Choose a tag to compare

@Gheop Gheop released this 10 Apr 15:27
· 177 commits to main since this release

Highlights

  • 🎤 Voice chat (push-to-talk) — talk to your cats instead of typing. Hold the mic button next to the chat entry, or simply hold Space while the entry is focused (like `/voice` in Claude Code). Release to auto-transcribe and send.
  • 🔒 100% local & private — STT runs on-device via faster-whisper. Nothing is sent to any cloud for transcription.
  • GPU auto-detection — CUDA float16 if available, CPU int8 otherwise.
  • 🎚️ Whisper model picker in Settings — 7 models from `tiny` (39 MB, CPU) to `large-v3` (1.5 GB, GPU), annotated with size and recommended device. Changes take effect immediately.
  • 🚀 Model preload at startup — if the selected model is cached, it loads in the background during cat spawn so the first recording is instant.
  • 🔑 Token refresh feedback — animated braille spinner + localized message during Claude OAuth refresh (no more silent `...`).
  • 🏃 Instant click on startup — fixed a 4–5 s freeze where clicking a cat did nothing during the first seconds.
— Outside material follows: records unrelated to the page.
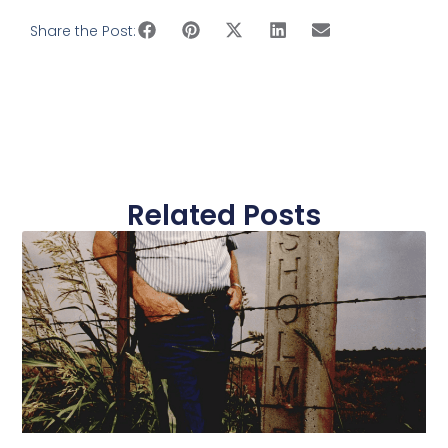
Share the Post:
Related Posts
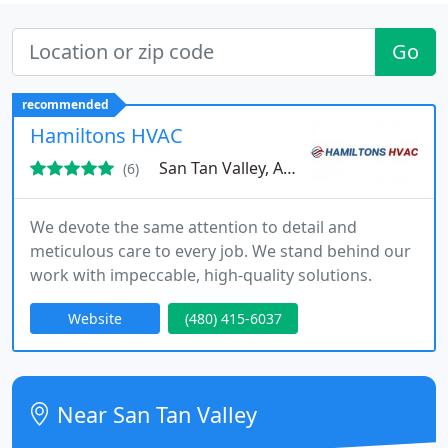
Go
recommended
Hamiltons HVAC
San Tan Valley, AZ 85140
(6)
We devote the same attention to detail and
meticulous care to every job. We stand behind our
work with impeccable, high-quality solutions.
Website
(480) 415-6037
Near San Tan Valley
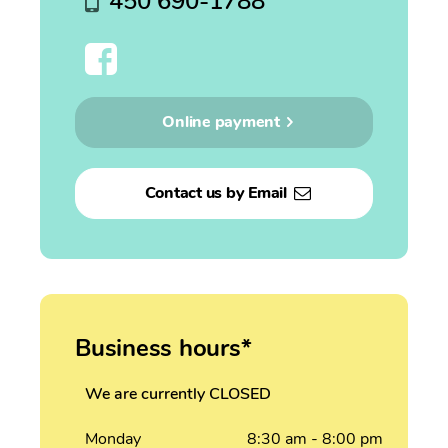
450 690-1788
Online payment
Contact us by Email
Business hours*
We are currently CLOSED
Monday
8:30
am
- 8:00
pm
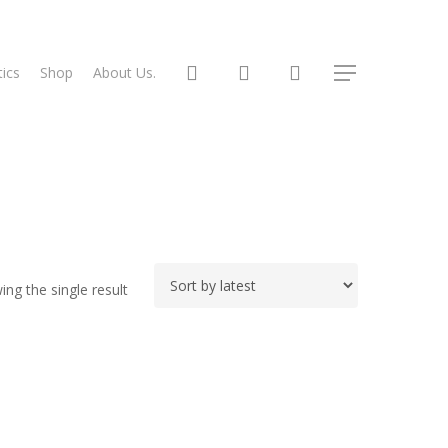
search
account
ics
Shop
About Us.
Menu
ng the single result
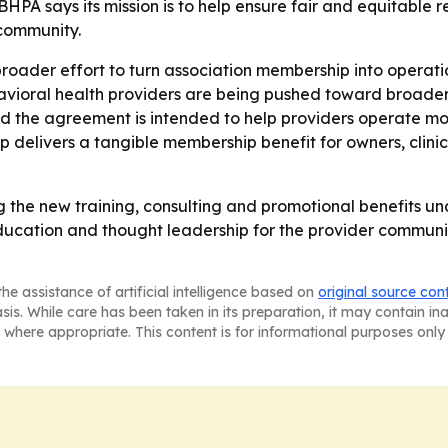
HPA says its mission is to help ensure fair and equitable r
community.
broader effort to turn association membership into operatio
havioral health providers are being pushed toward broade
aid the agreement is intended to help providers operate m
ip delivers a tangible membership benefit for owners, cli
he new training, consulting and promotional benefits und
tion and thought leadership for the provider community.
he assistance of artificial intelligence based on
original source con
asis. While care has been taken in its preparation, it may contain i
 where appropriate. This content is for informational purposes only 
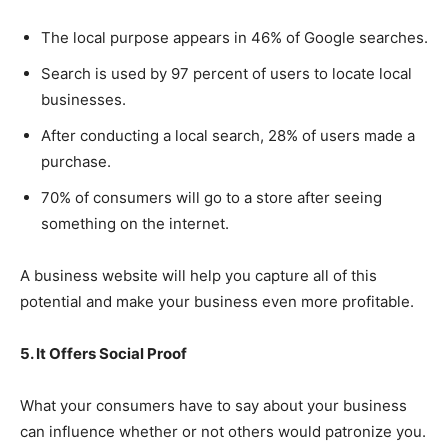
The local purpose appears in 46% of Google searches.
Search is used by 97 percent of users to locate local
businesses.
After conducting a local search, 28% of users made a
purchase.
70% of consumers will go to a store after seeing
something on the internet.
A business website will help you capture all of this
potential and make your business even more profitable.
5. It Offers Social Proof
What your consumers have to say about your business
can influence whether or not others would patronize you.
All heavy per-cat setup (sprite loading, anim offsets, pixel-scan, chat backend creation) now runs in background threads.

Install

```bash
pip install catai-linux

Optional: adds ~100 MB of deps (faster-whisper + CTranslate2) for voice chat

pip install catai-linux[voice]
```

Then enable voice via `--voice` CLI flag or the Settings checkbox.